Baazov’s offer of CA$24 represented a 30 percent premium to the share price on Friday, November 11.
Immediately after the news broke that the bid was off, Amaya shares fell back by a few percent. The stock ended the trading day down 2 percent to CA$19.00 —21 percent below Baazov’s bid.
In rejecting the bid at that price, the Amaya board must have felt confident that the company can grow its PokerStars, Full Tilt and BetStars brands to make up the difference. However, the price alone may not have been the only consideration.
On December 6, SpringOwl Asset Management sent Amaya’s board a letter strongly opposing acceptance of the bid.
Not only did SpringOwl CEO Jason Ader object to the price, he objected to the company having any further involvement with David Baazov. Ader even recommended that Baazov’s 17 percent stake in the company be held in trust to reduce his influence over the board.
Baazov may have been the blue-eyed boy when he made his audacious bid for the Rational Group, owner of the PokerStars and Full Tilt brands, but since then his star has faded.
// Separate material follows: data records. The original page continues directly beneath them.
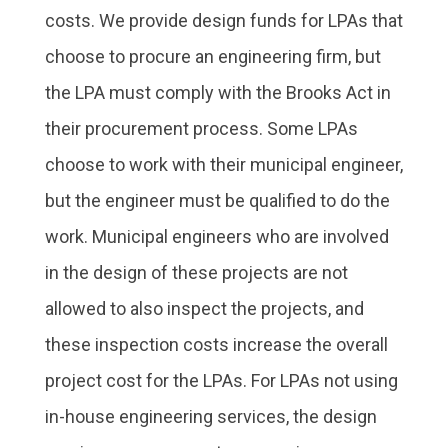
costs. We provide design funds for LPAs that
choose to procure an engineering firm, but
the LPA must comply with the Brooks Act in
their procurement process. Some LPAs
choose to work with their municipal engineer,
but the engineer must be qualified to do the
work. Municipal engineers who are involved
in the design of these projects are not
allowed to also inspect the projects, and
these inspection costs increase the overall
project cost for the LPAs. For LPAs not using
in-house engineering services, the design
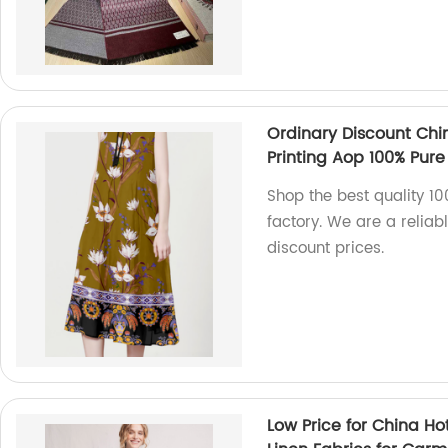
Ordinary Discount Chi
Printing Aop 100% Pure 
Shop the best quality 100
factory. We are a reliab
discount prices.
Low Price for China Ho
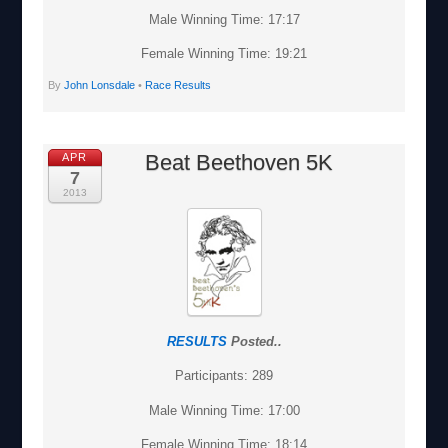
Male Winning Time: 17:17
Female Winning Time: 19:21
By
John Lonsdale
•
Race Results
Beat Beethoven 5K
APR
7
2013
RESULTS
Posted..
Participants: 289
Male Winning Time: 17:00
Female Winning Time: 18:14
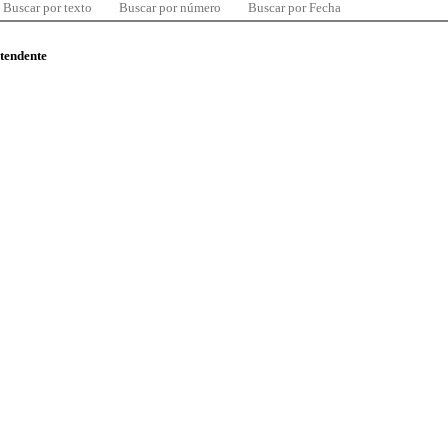
Buscar por texto
Buscar por número
Buscar por Fecha
ntendente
It would be cynical to suggest that the board took the diplomatic option in dealing with Baazov’s bid—not rejecting it, but demanding a price which Baazov was not prepared to pay.
SpringOwl may be satisfied with the outcome, but now the board must show that the decision to reject a 30 percent premium was a good one.
Shareholders will judge on the basis of the next few quarters of revenue growth. If the company misses the mark, they may again demand that the board look for strategic options.
After a year where Amaya has been rocked by external influences, including Baazov’s bid, the failed merger with William Hill, and the response to the Kentucky ruling, shareholders will be hoping that the board can return to focusing on the internal issues it must address to maximize Amaya’s potential for growth.